The term "dictatorship of the proletariat" implies the existence of
class contradictions. That is, the Soviet system was understood to be
only a transitional phase moving toward classless society, at which
point there would communism and no longer a dictatorship of the
proletariat.

As long as contradictory classes do exist, the polity that is open to
these classes can have no coherent policy, and it always reduces to
the interest of one class or another. In the case of a dictatorship of
the proletariat, it reduces to the working class. Therefore, short of
communism, political decisions at the top cannot reflect or be
permitted to reflect the will of the people in general.

A traditional approach would be to limit suffrage to just the members
of a particular class.

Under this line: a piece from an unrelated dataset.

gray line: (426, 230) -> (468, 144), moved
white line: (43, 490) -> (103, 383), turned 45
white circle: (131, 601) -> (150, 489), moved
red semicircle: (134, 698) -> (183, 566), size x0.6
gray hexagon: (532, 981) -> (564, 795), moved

Bourgeois democracy started out with a property
qualification to vote, and I suppose one could just as well institute
a propertyless qualification for suffrage in a soviet system.

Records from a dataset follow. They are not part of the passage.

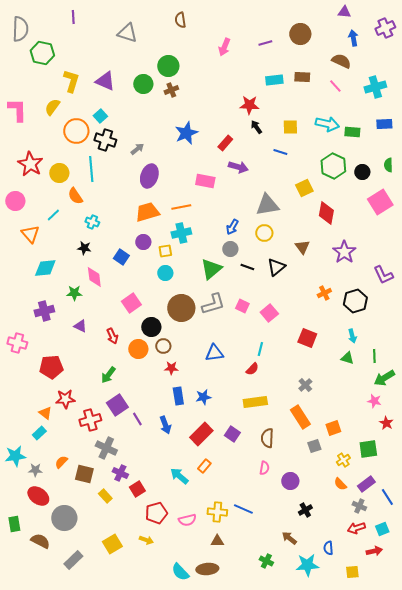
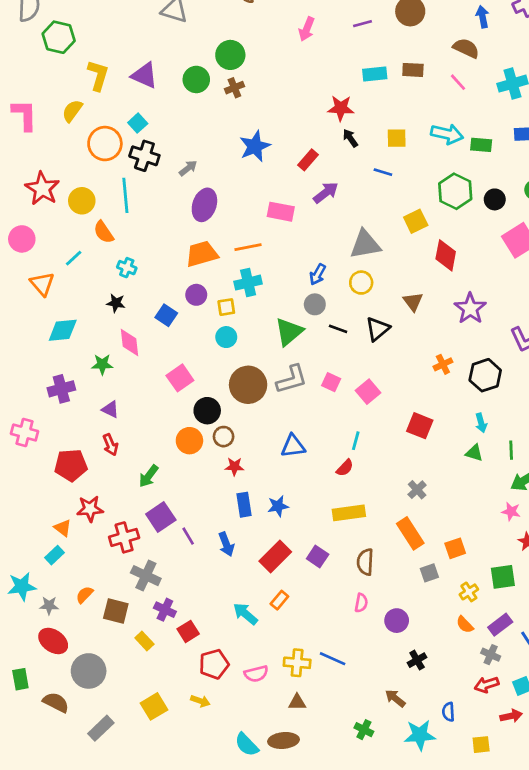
purple arrow: (238, 167) -> (326, 193), turned -54
red arrow: (112, 336) -> (110, 445), moved

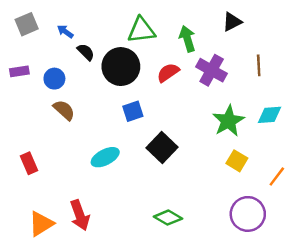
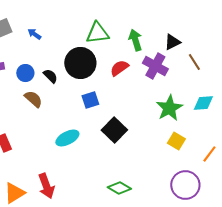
black triangle: (232, 22) -> (172, 42), moved
black semicircle: (86, 52) -> (50, 76), moved
brown line: (259, 65) -> (194, 62), turned -30

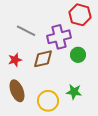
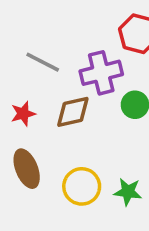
green star: (74, 92) -> (128, 192), moved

However, there are reasons why this might not be practical. The
revolution may be based on a class alliance, such as workers and
peasants or workers and a national bourgeoisie, and a suffrage that
excludes one's revolutionary allies would be difficult. Another
difficulty is when the level of consciousness, even among the
proletariat, is insufficient to support direct democracy, such as when
the industrial economy is rapidly developing and the proletariat are
mostly new recruits drawn from the peasantry. Also, the Soviet system
was on a wartime footing, both in terms of its relations with outside
powers and with hostile class forces within the country, and a system
of direct democracy by the working class would have been
impractical. In times of crisis or rapid transformation, decisions
have to be made quickly and for reasons that most people would find
difficult to understand. A hierarchical system seems one way to
reconcile a degree of democracy with the need for some independence at
the top.

It is interesting that the sociology of bureaucracy suggests that
bureaucracies operate this way. Although authority is concentrated at
the top, in practice pressures from below do exert significant
influence on decisions made at the top. However, bureaucracy does not
seem a good model for democracy, for while ordinary people's needs may
indeed influence decisions at the top, the system does not develop
people's sense of being in charge, their social being and social
consciousness, or a commitment to their class agenda. The USSR may
have suffered from this limitation.
   
Even under peaceful and non-contradictory circumstances, there are
decisions for which it is difficult to engage everyone's interest or
competence. One approach is to make matters of local concern the
responsibility of local councils in which there is direct democracy,
and have those councils then choose representatives to higher-level
councils that address issues that are not of local concern and are
beyond the competence of most people.